Uluslararası Nöroendokrin Federasyonu Başkanı Prof. Dr. Gareth Leng: Aşkın ve sevdanın biyolojisi ve kaderini oksitosin hormonu belirliyor
Sevginin, aşkın ve duygusal bağlanmanın oluşmasında etkili hormon olarak bilinen “Oksitosin”le ilgili yaptığı çalışmalarla tanınan Uluslararası Nöroendokrin Federasyonu Başkanı Prof. Dr. Gareth Leng ve Yüzyılın Beyin Cerrahı, Yeditepe Üniversitesi Hastanesi Beyin ve Sinir Cerrahisi Anabilim Dalı öğretim üyesi Prof. Dr. Gazi Yaşargil, Yeditetepe Üniversitesi’ne konuk oldu.
Oksitosinle Gelen Duygusallık
“Aşkın Nörobiyolojisi” başlıklı konuşmasında Gareth Leng, “beynimizin kalbi” olarak adlandırılan, beynin derinliklerinde yer alan hipotalamus bölgesinden salgılanan bir hormon olan oksitosinin işlevlerini anlattı. Konuşmasında, bu güne kadar yaptıkları hayvan deneylerinden elde edilen bilgilere göre, özellikle dişilerde, oksitosinin tüm sevgi durumlarının hissedilmesinde ve oluşmasındaki en önemli molekül olduğunu söyleyen Leng, “Sonuç olarak dişilerde aşkın ve sevdanın biyolojisi ve kaderini oksitosin hormonu belirliyor” dedi.
Organlar, Beyinle Sürükle Görüşme Halinde
Gazi Yaşargil de, “Yaşayan Beyin” (The Living Brain) başlıklı konuşmasında, Oksitosin hormonunun önemine işaret ederek yakın zamana kadar hislerimizin, dışarıdan geldiğine inanıldığını anımsattı. Yaşargil, “Bugün öğreniyoruz ki, beynin kalbi var, beynin gözü var, beynin kulağı var, beynin eli var.
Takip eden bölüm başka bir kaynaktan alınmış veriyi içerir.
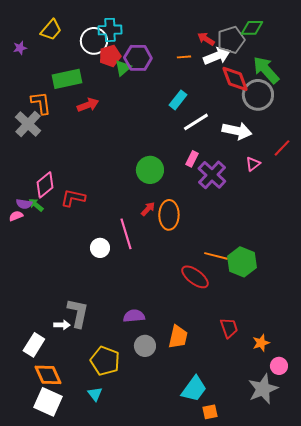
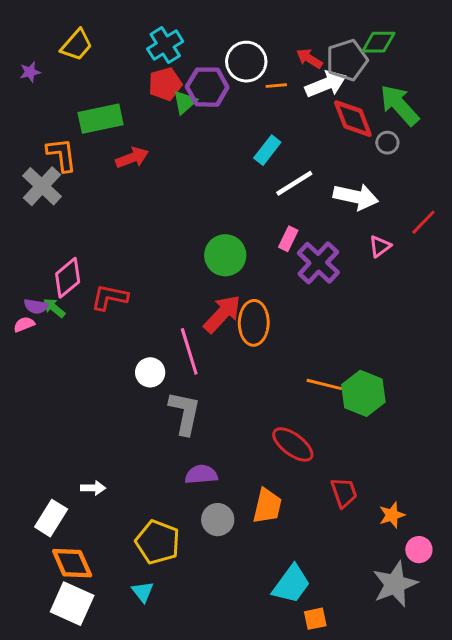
cyan cross: (110, 30) -> (165, 45), turned -30
white circle: (94, 41) -> (246, 62), moved
gray circle: (258, 95) -> (387, 143), size x0.5
red arrow: (148, 209) -> (222, 314), size x1.8
red ellipse: (195, 277) -> (293, 444), moved
gray L-shape: (78, 313) -> (185, 413), moved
Bütün uzuvlarımız organlar beynimizin içine bulunuyor, bütün organlarımızı işleten beyindir. Organlar gece gündüz, sürekli, interaktif olarak, beyinle görüşüp anlaşıyor.”
Yaşam Boyu Onur Ödülü
Konuşmasının ardından Prof. Dr. Gazi Yaşargil’e, beyin araştırmaları ve sinir bilimine verdiği yaşam boyu hizmet ve katkılarından dolayı Türkiye Beyin Araştırmaları ve Sinir Bilimleri Derneği’nce “Yaşam Boyu Onur Ödülü” verildi.Yaşargil ödülünü Yeditepe Üniversitesi Kurucusu Bedrettin Dalan'ın elinden aldı.